::: Dataset content
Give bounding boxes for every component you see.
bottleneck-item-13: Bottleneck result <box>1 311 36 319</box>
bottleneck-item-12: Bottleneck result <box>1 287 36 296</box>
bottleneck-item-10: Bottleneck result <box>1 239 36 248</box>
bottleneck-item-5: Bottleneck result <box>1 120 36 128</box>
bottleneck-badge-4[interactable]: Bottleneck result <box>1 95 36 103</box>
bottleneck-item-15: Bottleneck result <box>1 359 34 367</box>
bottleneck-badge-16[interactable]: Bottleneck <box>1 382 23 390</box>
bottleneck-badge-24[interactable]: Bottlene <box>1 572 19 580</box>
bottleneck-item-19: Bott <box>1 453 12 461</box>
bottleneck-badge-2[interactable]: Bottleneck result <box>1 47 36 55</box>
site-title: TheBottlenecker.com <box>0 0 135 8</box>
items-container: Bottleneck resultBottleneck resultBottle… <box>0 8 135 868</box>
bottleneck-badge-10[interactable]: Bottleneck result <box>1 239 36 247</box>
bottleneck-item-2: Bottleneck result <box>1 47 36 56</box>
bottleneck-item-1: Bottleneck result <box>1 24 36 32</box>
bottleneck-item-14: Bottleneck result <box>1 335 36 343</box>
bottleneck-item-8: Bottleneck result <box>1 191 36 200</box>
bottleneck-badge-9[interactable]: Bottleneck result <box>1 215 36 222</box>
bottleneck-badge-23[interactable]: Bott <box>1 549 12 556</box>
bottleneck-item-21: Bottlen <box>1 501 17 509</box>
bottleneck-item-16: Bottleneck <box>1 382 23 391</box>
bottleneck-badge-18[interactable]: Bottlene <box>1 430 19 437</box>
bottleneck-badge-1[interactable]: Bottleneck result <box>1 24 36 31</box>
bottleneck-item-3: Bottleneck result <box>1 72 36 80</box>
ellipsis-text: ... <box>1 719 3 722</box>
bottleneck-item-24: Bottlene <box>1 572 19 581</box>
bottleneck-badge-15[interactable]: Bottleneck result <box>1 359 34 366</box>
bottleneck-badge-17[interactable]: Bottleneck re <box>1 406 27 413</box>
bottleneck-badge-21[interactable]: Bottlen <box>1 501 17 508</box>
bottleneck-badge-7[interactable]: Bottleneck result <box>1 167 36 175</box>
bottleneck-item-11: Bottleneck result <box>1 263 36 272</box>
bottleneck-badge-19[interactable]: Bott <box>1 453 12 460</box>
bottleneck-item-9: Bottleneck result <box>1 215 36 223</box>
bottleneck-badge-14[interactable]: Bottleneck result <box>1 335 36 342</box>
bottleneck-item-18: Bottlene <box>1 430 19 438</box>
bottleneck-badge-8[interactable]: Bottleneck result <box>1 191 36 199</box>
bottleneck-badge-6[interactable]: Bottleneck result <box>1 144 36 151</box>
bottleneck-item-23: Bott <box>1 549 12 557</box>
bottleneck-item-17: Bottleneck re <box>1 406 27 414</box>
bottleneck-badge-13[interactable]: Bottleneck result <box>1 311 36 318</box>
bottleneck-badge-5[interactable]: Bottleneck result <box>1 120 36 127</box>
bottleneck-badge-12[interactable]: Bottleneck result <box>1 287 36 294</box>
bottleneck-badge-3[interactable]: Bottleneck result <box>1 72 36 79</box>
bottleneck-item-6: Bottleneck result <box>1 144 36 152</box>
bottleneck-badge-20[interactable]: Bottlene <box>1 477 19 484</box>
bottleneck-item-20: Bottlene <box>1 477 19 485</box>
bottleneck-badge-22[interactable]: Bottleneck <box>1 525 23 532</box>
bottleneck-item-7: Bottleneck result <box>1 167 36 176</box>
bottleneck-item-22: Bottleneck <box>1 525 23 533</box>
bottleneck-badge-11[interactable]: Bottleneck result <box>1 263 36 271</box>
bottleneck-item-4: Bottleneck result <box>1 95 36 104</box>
::::::
### Activity
Every entry in the listing above is to be repeated verbatim.

### Exercise answer
Give bounding boxes for every component you see.
bottleneck-item-13: Bottleneck result <box>1 311 36 319</box>
bottleneck-item-12: Bottleneck result <box>1 287 36 296</box>
bottleneck-item-10: Bottleneck result <box>1 239 36 248</box>
bottleneck-item-5: Bottleneck result <box>1 120 36 128</box>
bottleneck-badge-4[interactable]: Bottleneck result <box>1 95 36 103</box>
bottleneck-item-15: Bottleneck result <box>1 359 34 367</box>
bottleneck-badge-16[interactable]: Bottleneck <box>1 382 23 390</box>
bottleneck-badge-24[interactable]: Bottlene <box>1 572 19 580</box>
bottleneck-item-19: Bott <box>1 453 12 461</box>
bottleneck-badge-2[interactable]: Bottleneck result <box>1 47 36 55</box>
site-title: TheBottlenecker.com <box>0 0 135 8</box>
items-container: Bottleneck resultBottleneck resultBottle… <box>0 8 135 868</box>
bottleneck-badge-10[interactable]: Bottleneck result <box>1 239 36 247</box>
bottleneck-item-2: Bottleneck result <box>1 47 36 56</box>
bottleneck-item-1: Bottleneck result <box>1 24 36 32</box>
bottleneck-item-14: Bottleneck result <box>1 335 36 343</box>
bottleneck-item-8: Bottleneck result <box>1 191 36 200</box>
bottleneck-badge-9[interactable]: Bottleneck result <box>1 215 36 222</box>
bottleneck-badge-23[interactable]: Bott <box>1 549 12 556</box>
bottleneck-item-21: Bottlen <box>1 501 17 509</box>
bottleneck-item-16: Bottleneck <box>1 382 23 391</box>
bottleneck-badge-18[interactable]: Bottlene <box>1 430 19 437</box>
bottleneck-badge-1[interactable]: Bottleneck result <box>1 24 36 31</box>
bottleneck-item-3: Bottleneck result <box>1 72 36 80</box>
ellipsis-text: ... <box>1 719 3 722</box>
bottleneck-item-24: Bottlene <box>1 572 19 581</box>
bottleneck-badge-15[interactable]: Bottleneck result <box>1 359 34 366</box>
bottleneck-badge-17[interactable]: Bottleneck re <box>1 406 27 413</box>
bottleneck-badge-21[interactable]: Bottlen <box>1 501 17 508</box>
bottleneck-badge-7[interactable]: Bottleneck result <box>1 167 36 175</box>
bottleneck-item-11: Bottleneck result <box>1 263 36 272</box>
bottleneck-badge-19[interactable]: Bott <box>1 453 12 460</box>
bottleneck-item-9: Bottleneck result <box>1 215 36 223</box>
bottleneck-badge-14[interactable]: Bottleneck result <box>1 335 36 342</box>
bottleneck-item-18: Bottlene <box>1 430 19 438</box>
bottleneck-badge-8[interactable]: Bottleneck result <box>1 191 36 199</box>
bottleneck-badge-6[interactable]: Bottleneck result <box>1 144 36 151</box>
bottleneck-item-23: Bott <box>1 549 12 557</box>
bottleneck-item-17: Bottleneck re <box>1 406 27 414</box>
bottleneck-badge-13[interactable]: Bottleneck result <box>1 311 36 318</box>
bottleneck-badge-5[interactable]: Bottleneck result <box>1 120 36 127</box>
bottleneck-badge-12[interactable]: Bottleneck result <box>1 287 36 294</box>
bottleneck-badge-3[interactable]: Bottleneck result <box>1 72 36 79</box>
bottleneck-item-6: Bottleneck result <box>1 144 36 152</box>
bottleneck-badge-20[interactable]: Bottlene <box>1 477 19 484</box>
bottleneck-item-20: Bottlene <box>1 477 19 485</box>
bottleneck-badge-22[interactable]: Bottleneck <box>1 525 23 532</box>
bottleneck-item-7: Bottleneck result <box>1 167 36 176</box>
bottleneck-item-22: Bottleneck <box>1 525 23 533</box>
bottleneck-badge-11[interactable]: Bottleneck result <box>1 263 36 271</box>
bottleneck-item-4: Bottleneck result <box>1 95 36 104</box>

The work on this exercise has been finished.